Earthquakes result when elastic strain builds up in the crust until the strength of the crust is exceeded, and the crust ruptures along a fault. Some of the fault ruptures do not reach the surface and are detected only by seismograms, but many larger earthquakes are accompanied by surface rupture, which can be studied by geologists. Reverse faults are less likely to rupture the surface than strike-slip faults or normal faults. A special class of low-angle reverse fault called a blind thrust does not reach the surface but does bend the rocks at the surface into a fold called an anticline. Paleoseismology extends the description of contemporary earthquakes back into prehistory, with the objective of learning the slip rate and the recurrence interval of earthquakes along a given fault.

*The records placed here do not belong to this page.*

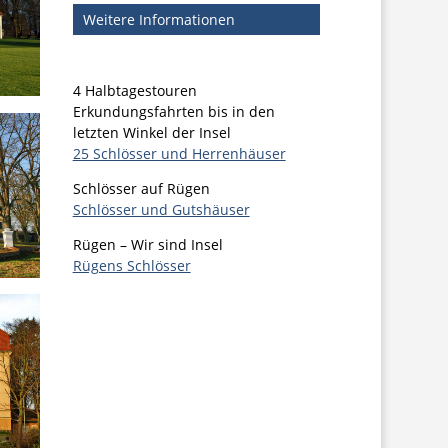
Weitere Informationen
4 Halbtagestouren
Erkundungsfahrten bis in den
letzten Winkel der Insel
25 Schlösser und Herrenhäuser
Schlösser auf Rügen
Schlösser und Gutshäuser
Rügen – Wir sind Insel
Rügens Schlösser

In the last century, earthquakes have been recorded on seismograms, with the size of the earthquake, its magnitude, expressed by the amplitude of the earthquake wave recorded at the seismograph station, and the distance the earthquake is from the seismograph station based on the delay in arrival time of slower shear (S) waves compared to compressional (P) waves. A problem with measuring earthquake size in this way is the broad spectrum of seismic vibrations produced by the earthquake orchestra. A better measure of the size of large earthquakes is the moment magnitude, calculated from the area of fault rupture and the fault displacement during the earthquake. In addition to magnitude, seismographs measure earthquake depth and the nature and orientation of fault displacement at the earthquake source.
Earthquake intensity is a measure of the degree of strong shaking at a given locality, important for studying damage. Information from a dense array of seismographs in urban areas, when combined with fault geology and surface soil types, permits the creation of intensity maps within five minutes of an earthquake, which is quick enough to direct emergency response teams to areas where damage is likely to be greatest. Based on the better knowledge of the Earth’s crust in well-instrumented areas, it is even possible to determine the magnitude of earthquakes that struck in the pre-seismograph era.
Tectonic geodesy, especially the use of GPS, allows the measurement of the long-term buildup of elastic strain in the crust and the release of strain after a major earthquake. If geology records past earthquakes and seismography records earthquakes as they happen, tectonic geodesy records the buildup of strain toward the earthquakes of the future.